Well, the Centers for Disease Control and Prevention picked a fine time to call us fat. Released shortly before Thanksgiving, their obesity report has us ranked as the 22nd-heaviest state in the union, a little above the national average. That's not so bad. But to rank as the fattest state west of Texas?
That's embarrassing.
How does this square with mushers and mountain runners, cyclists and skiers and obsessive triathletes? How does this square with the burgeoning popularity of the Tuesday Night Race Series in Anchorage -- runners of all ages burning calories and boosting endorphins, with nary a Big Mac wrapper in sight?
We've got Kikkan Randall, for crying out loud.
And state health officials compare us with the "stroke belt" states of the Southeast?
When's the last time any of us ordered a double cheeseburger, large fries, sweet iced tea and a moon pie?
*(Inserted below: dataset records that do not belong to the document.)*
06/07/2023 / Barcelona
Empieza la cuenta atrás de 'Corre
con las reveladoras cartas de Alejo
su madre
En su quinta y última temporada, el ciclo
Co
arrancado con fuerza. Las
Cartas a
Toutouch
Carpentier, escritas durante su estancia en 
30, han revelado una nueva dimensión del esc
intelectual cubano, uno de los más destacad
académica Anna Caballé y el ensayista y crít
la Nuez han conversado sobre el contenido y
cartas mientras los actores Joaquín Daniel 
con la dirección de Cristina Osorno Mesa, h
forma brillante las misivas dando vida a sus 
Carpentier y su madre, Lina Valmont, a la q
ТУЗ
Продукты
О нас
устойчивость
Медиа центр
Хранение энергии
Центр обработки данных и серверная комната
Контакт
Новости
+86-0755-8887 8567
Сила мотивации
Maybe we can take heart in the cautions about the report -- small sampling sizes may skew results. On the other hand, officials say we may be even stouter or fuller-figured than the numbers suggest, given that both men and women tend to overstate their height and women tend to understate their weight.
Then there's the obligatory what-it-costs figure. This one says $477 million in medical costs associated with obesity. Staggering. But that doesn't mean we'd save $477 million and see our insurance rates go down if every Alaskan had six-pack abs, gym memberships and a compulsive desire for salads.
So what do we do, besides walk away from that lemon meringue leftover in the fridge?
First, recognize some troubling truths. Winter isn't as hard on most of us as it used to be. Cold used to burn more of those calories when we were actually out in the cold more. Old-timers didn't worry about weight while wielding an ax at the woodpile. Now hunters drive four-wheelers where they used to walk.
Some of us have become skilled indoorsmen. The Internet and increasingly sophisticated video games have become increasingly addictive. Why embrace winter when you can escape it nestled in a chair -- or, if you're not too far gone, on your feet simulating reality as a snowboarder or rock icon? Virtual reality isn't a sci-fi theme anymore. It's here.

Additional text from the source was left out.